# Aplicações para seguimento EMs



## WHORTAS (21 Nov 2012 às 21:41)

Penso que não será novidade, mas ….

Os proprietários de EMs ligadas ao Wu, ou simples apaixonados pelo assunto, têm no Wu uma aplicação, para o sistema operativo “Android”, na qual é possível obter informações das EMs ligadas. (dados actuais, previsão ,mapa Wu)

Recentemente encontrei outra aplicação, o PWS, que também tem a mesma função, mas do qual gosto mais pela simplicidade da mesma. (não tem mapa e é um atalho para o ecran “widget”)
Chama-se PWS e pode ser encontrada no Android Market da Google. 
Deixo aqui esta nota para que possam levar a vossa EM no bolso.


----------



## ijv (21 Nov 2012 às 21:49)

O ideal seria ter para iphone.

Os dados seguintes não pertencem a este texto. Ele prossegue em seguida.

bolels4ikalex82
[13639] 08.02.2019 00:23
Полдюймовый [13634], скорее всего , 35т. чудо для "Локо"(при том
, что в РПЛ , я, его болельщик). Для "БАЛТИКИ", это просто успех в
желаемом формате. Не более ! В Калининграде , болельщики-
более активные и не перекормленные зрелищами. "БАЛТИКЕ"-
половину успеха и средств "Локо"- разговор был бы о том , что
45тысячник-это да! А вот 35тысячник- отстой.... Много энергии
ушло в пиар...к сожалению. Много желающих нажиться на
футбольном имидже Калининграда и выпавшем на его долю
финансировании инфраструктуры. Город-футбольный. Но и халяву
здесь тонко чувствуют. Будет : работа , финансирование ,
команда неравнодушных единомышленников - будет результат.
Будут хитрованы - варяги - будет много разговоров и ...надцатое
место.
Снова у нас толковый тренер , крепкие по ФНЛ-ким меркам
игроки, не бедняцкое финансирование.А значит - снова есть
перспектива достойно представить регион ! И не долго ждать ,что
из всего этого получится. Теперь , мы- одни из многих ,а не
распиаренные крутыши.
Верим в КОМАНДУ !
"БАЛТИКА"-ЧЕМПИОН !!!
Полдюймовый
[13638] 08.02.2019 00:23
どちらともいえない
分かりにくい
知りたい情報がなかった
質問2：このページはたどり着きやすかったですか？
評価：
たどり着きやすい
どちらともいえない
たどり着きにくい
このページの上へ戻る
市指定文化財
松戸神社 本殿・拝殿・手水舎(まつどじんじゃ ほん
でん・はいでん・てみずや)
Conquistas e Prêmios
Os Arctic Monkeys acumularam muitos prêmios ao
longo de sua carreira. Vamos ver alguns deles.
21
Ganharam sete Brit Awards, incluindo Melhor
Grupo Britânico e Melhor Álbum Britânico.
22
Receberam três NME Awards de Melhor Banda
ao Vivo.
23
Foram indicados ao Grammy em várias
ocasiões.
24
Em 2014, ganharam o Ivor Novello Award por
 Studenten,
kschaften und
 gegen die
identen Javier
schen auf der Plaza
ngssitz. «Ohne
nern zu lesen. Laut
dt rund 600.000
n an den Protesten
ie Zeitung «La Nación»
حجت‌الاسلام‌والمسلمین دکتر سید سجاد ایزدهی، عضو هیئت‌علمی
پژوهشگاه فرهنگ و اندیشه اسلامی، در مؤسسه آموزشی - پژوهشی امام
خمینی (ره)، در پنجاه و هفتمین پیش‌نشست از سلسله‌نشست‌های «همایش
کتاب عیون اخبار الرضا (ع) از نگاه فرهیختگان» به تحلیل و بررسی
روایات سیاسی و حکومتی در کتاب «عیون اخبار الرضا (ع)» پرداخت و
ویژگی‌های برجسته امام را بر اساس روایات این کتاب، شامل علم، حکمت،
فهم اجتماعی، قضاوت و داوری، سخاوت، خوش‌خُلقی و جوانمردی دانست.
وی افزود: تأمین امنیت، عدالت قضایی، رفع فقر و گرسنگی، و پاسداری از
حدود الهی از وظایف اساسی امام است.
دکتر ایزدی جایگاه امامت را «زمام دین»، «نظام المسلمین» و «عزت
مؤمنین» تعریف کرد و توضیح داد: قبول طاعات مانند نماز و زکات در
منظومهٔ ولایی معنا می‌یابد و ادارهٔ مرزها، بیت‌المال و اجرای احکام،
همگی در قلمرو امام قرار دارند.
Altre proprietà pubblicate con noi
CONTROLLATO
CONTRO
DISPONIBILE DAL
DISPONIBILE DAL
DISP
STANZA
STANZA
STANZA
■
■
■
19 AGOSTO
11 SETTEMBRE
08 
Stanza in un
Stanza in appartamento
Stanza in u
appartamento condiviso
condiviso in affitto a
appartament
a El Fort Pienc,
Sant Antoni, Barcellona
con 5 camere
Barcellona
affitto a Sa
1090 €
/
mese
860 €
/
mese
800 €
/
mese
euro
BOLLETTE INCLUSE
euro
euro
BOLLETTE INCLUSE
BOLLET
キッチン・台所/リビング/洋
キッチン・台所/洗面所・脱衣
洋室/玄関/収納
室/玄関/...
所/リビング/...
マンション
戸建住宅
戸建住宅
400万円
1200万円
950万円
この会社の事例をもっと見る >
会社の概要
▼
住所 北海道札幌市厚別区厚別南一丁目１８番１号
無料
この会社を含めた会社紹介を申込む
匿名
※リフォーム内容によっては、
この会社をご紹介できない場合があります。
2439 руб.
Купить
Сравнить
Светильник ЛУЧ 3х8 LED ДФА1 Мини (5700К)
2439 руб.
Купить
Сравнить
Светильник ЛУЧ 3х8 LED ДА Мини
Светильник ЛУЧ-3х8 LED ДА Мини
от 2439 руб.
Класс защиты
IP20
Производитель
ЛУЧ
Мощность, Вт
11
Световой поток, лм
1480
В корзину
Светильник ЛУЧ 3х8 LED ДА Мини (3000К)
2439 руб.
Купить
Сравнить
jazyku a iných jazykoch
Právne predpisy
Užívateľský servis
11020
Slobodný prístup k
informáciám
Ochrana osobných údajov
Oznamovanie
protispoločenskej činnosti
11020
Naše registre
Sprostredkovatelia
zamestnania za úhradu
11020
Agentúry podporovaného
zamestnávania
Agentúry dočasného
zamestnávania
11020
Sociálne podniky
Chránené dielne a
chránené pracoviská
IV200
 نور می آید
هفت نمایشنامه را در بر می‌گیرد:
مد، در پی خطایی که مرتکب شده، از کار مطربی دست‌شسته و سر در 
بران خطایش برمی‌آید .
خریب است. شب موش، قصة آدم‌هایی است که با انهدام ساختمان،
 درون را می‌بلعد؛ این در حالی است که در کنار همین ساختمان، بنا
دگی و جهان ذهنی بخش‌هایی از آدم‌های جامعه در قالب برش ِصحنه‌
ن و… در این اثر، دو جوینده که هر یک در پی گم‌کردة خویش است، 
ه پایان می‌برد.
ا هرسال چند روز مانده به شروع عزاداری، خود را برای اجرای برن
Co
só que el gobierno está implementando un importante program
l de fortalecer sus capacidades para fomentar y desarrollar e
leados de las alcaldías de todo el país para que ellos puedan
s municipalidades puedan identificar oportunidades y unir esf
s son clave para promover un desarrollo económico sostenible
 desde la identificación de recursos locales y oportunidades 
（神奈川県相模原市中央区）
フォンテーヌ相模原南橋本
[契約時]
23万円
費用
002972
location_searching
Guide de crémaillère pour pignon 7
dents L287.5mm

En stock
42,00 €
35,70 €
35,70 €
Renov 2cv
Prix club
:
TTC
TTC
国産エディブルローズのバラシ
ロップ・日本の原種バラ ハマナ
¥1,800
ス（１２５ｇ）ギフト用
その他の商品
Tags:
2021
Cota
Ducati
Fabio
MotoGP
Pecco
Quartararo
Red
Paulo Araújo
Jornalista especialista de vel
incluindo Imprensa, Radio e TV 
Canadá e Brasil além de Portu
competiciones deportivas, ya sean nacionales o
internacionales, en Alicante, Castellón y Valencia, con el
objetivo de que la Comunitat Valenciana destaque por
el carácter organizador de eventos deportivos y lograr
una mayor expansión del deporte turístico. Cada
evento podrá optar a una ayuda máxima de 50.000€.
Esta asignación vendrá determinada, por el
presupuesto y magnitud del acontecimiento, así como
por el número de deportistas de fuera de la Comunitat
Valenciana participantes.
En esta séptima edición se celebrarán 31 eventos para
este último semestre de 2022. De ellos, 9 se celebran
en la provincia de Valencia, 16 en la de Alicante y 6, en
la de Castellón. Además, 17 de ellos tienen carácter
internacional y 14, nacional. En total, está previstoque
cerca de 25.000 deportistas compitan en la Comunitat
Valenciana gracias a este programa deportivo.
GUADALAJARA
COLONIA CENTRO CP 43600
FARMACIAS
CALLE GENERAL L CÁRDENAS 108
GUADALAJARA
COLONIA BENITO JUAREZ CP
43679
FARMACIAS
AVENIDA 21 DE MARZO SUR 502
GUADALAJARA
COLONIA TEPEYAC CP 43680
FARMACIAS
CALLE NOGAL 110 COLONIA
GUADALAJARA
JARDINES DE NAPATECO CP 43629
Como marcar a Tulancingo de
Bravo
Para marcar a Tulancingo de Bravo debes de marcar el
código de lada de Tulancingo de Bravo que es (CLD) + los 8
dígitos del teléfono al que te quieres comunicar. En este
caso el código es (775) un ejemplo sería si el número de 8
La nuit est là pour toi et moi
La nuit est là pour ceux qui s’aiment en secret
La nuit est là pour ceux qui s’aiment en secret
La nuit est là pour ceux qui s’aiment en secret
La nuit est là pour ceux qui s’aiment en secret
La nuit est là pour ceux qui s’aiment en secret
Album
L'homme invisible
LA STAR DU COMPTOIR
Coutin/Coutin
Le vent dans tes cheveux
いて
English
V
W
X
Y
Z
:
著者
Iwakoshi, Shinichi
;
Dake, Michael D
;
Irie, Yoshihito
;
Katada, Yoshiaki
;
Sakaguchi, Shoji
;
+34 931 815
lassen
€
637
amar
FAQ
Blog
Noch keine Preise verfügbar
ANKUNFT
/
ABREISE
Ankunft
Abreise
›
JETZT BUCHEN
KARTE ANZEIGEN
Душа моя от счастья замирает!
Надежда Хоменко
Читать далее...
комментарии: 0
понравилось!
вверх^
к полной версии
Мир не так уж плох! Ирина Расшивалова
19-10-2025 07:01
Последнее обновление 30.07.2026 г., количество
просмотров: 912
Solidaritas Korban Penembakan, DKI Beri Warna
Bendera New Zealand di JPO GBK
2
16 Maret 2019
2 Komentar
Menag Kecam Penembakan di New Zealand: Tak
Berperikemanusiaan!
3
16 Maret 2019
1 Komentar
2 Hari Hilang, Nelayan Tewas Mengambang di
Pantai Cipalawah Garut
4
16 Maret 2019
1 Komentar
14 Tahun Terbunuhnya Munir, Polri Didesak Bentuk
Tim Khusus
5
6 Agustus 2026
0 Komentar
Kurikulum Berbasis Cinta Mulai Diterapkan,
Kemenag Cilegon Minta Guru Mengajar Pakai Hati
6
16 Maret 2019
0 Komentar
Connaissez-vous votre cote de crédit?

Eu no Site MeteoCasas cirei uma pagina propria para os smartphones  Na minha opinião acho que esta simples e com a info necessaria.


----------



## snmds (23 Nov 2012 às 10:20)

Bom dia,

Para o iPad existe uma aplicação chamada "*Weather Maps*" que é muito simples e completa.
Para o iPhone existe outra que se chama "*Weather Underground*" que tem as funções idênticas.

Ambas são propriedade do *Wunderground* e estão disponíveis na app store gratuitamente.

Aconselho!


----------



## Joaopaulo (4 Set 2014 às 22:00)

http://www.wunderground.com/blog/JeffMasters/comment.html?entrynum=2786
Instalei agora a aplicação no meu ipad, está bastante completa !


----------